Phillip and Thomas Emmet giving a tour of Altidore Castle.

Phillip Emmet

Phillip Emmet, studied at Royal Agricultural College in Cirencester. Since taking over the Altidore Castle estate in 1990 he has converted the farm to organic in 1994 and planted three native forests in 2005 on the already diversely wooded estate. He is a former member of the certification panel of the Organic Trust. He is deeply passionate about trees, conservation and environmental policy. He and his wife Vicky were deeply involved in the 1998 Emmet gathering of close to four hundred members of the family and then the 2003 bi-centenary commemoration of Robert Emmet’s rebellion.

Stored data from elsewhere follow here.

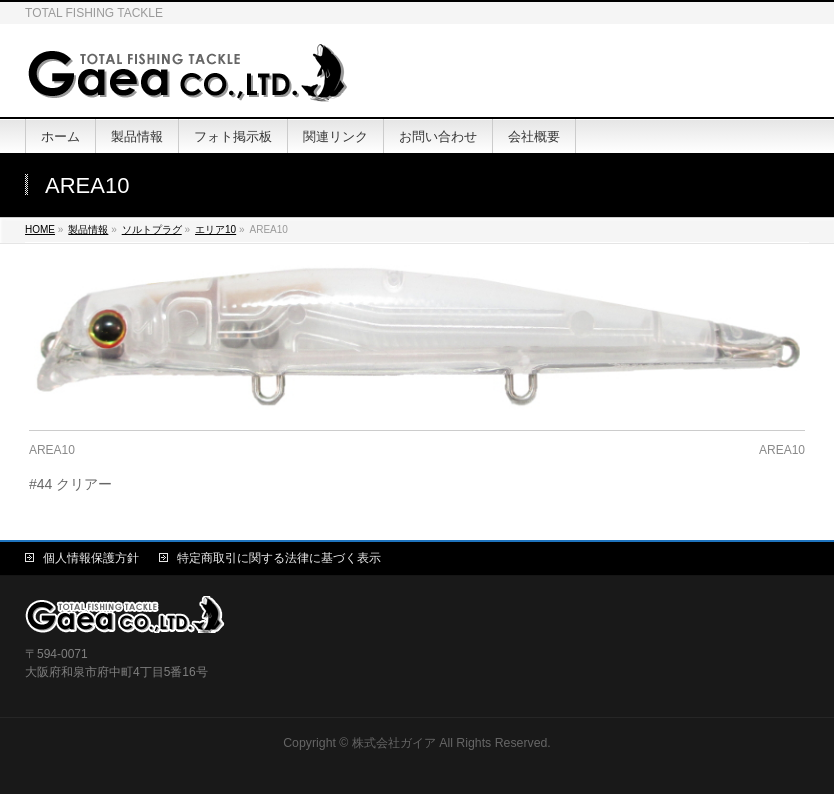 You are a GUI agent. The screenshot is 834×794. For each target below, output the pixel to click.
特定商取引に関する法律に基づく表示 (279, 558)
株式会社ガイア (394, 743)
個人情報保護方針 (91, 558)
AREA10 (52, 450)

He currently sits on the board of the Historic Houses of Ireland and is focused on trying to get government recognition of biodiversity and the vital role of historic houses in this process.

Thomas Emmet

Thomas Emmet, is a Trinity College Dublin history graduate, the first named member of the Emmet family to go there since Robert Emmet was expelled. He is currently working with festivals, historic houses and with the Social Democrats working towards forthcoming elections. He sits on the board of directors of the Historic Houses of Ireland representing the next generation and also the Next Generation Board for European Historic Houses with a focus on education in the transition of historic houses. He is passionate about preservation, rewilding and social justice, all of which he plans to incorporate into Altidore Castle when he becomes the fourth generation to live there.